Exporting Training Data

Wilson exports training data in HuggingFace TRL-compatible JSONL formats. Two export modes are available: SFT (Supervised Fine-Tuning) for high-quality examples, and DPO (Direct Preference Optimization) for preference pairs.

Export from the Dashboard

Open the Training tab at http://localhost:3141 and click:

Export SFT JSONL — Downloads wilson-sft.jsonl
Export DPO JSONL — Downloads wilson-dpo.jsonl

Export via API

SFT Export

# Default: rating >= 4, agent calls only
curl -o wilson-sft.jsonl http://localhost:3141/api/export/training/sft

# Custom filters
curl -o wilson-sft.jsonl \
  "http://localhost:3141/api/export/training/sft?minRating=3&callTypes=agent,categorize&model=gpt-5.2"

Parameters:

Param	Default	Description
`minRating`	`4`	Minimum star rating to include
`callTypes`	`agent`	Comma-separated call types to include
`model`	(all)	Filter by specific model

DPO Export

curl -o wilson-dpo.jsonl http://localhost:3141/api/export/training/dpo

No parameters — exports all valid preference pairs (interactions with matching pair_id where one is chosen and one is rejected).

Training Stats

curl http://localhost:3141/api/export/training/stats

{
  "totalInteractions": 847,
  "annotated": 124,
  "sftReady": 89,
  "dpoPairs": 15
}

SFT JSONL Format

Each line is a complete conversation in OpenAI messages format:

{
  "messages": [
    {"role": "system", "content": "You are Wilson, an AI bookkeeper..."},
    {"role": "user", "content": "What did I spend on groceries last month?"},
    {"role": "assistant", "content": "", "tool_calls": [
      {"id": "tc_1", "type": "function", "function": {"name": "spending_summary", "arguments": "{\"category\":\"groceries\"}"}}
    ]},
    {"role": "tool", "tool_call_id": "tc_1", "content": "{\"total\": 342.50, \"count\": 12}"},
    {"role": "assistant", "content": "You spent $342.50 on groceries last month across 12 transactions."}
  ]
}

What’s Included

Full multi-turn conversations (all interactions in a run)
System prompt from the first call in the run
Tool calls with function name and arguments
Tool results linked by tool_call_id
Only runs containing at least one interaction rated >= minRating

Conversation Reconstruction

The exporter groups interactions by run_id and orders by sequence_num to reconstruct the full conversation.
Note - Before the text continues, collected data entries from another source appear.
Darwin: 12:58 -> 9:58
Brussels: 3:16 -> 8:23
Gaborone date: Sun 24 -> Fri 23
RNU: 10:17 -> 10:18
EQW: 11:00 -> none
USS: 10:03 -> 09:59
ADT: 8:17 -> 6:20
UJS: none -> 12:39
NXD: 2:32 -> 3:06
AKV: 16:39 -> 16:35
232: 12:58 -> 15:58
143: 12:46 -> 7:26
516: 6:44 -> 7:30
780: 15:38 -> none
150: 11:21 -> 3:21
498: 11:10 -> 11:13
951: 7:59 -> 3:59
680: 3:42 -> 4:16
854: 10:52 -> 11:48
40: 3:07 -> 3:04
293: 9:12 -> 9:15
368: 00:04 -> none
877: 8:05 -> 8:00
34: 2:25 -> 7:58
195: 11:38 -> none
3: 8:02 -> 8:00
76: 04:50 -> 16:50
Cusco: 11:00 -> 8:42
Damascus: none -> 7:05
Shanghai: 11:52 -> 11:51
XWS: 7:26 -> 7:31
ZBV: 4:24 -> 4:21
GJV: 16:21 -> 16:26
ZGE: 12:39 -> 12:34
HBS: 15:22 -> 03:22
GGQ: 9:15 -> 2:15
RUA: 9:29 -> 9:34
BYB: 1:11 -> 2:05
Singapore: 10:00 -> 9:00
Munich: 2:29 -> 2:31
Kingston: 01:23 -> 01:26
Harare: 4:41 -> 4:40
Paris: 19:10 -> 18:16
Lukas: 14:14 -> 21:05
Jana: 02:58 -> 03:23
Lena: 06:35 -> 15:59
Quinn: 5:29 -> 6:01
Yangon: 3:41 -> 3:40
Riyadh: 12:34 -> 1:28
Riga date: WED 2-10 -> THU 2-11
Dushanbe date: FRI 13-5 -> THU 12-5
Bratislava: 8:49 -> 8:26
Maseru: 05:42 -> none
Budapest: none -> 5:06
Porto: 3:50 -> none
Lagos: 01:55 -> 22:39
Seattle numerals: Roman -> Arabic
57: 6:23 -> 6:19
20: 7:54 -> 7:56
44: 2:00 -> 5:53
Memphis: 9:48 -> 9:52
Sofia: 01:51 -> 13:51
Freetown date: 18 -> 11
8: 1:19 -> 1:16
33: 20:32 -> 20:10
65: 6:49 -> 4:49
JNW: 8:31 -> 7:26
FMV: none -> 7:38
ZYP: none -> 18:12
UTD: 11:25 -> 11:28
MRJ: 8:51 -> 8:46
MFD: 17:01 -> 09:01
A single run with 3 LLM calls becomes one JSONL line with the complete multi-turn sequence.

DPO JSONL Format

Each line contains a prompt with chosen and rejected responses:

{
  "prompt": "Categorize my Amazon transactions",
  "chosen": [
    {"role": "system", "content": "You are Wilson..."},
    {"role": "assistant", "content": "I've categorized your 8 Amazon transactions..."}
  ],
  "rejected": [
    {"role": "system", "content": "You are Wilson..."},
    {"role": "assistant", "content": "Here are your Amazon purchases..."}
  ]
}

What Makes a Valid Pair

A DPO pair requires:

Two interactions linked by the same pair_id
One marked with preference: "chosen"
One marked with preference: "rejected"

If a pair_id has only a chosen or only a rejected interaction, it’s skipped.

Verifying Export Quality

Check JSONL Validity

# Each line should be valid JSON
cat wilson-sft.jsonl | python3 -c "
import sys, json
for i, line in enumerate(sys.stdin, 1):
    try:
        data = json.loads(line)
        msgs = data.get('messages', [])
        print(f'Line {i}: {len(msgs)} messages, roles: {[m[\"role\"] for m in msgs]}')
    except json.JSONDecodeError as e:
        print(f'Line {i}: INVALID JSON - {e}')
"

Inspect with HuggingFace Datasets

from datasets import load_dataset

ds = load_dataset("json", data_files="wilson-sft.jsonl", split="train")
print(f"Examples: {len(ds)}")
print(f"First example roles: {[m['role'] for m in ds[0]['messages']]}")

Data Volume Guidelines

Training Method	Minimum Examples	Recommended	Notes
SFT	50	200-500	More is better, but quality matters more than quantity
DPO	20 pairs	50-100 pairs	Pairs should cover diverse prompt types

For financial bookkeeping tasks, 200-300 high-quality SFT examples typically produce noticeable improvements in a 7B parameter model.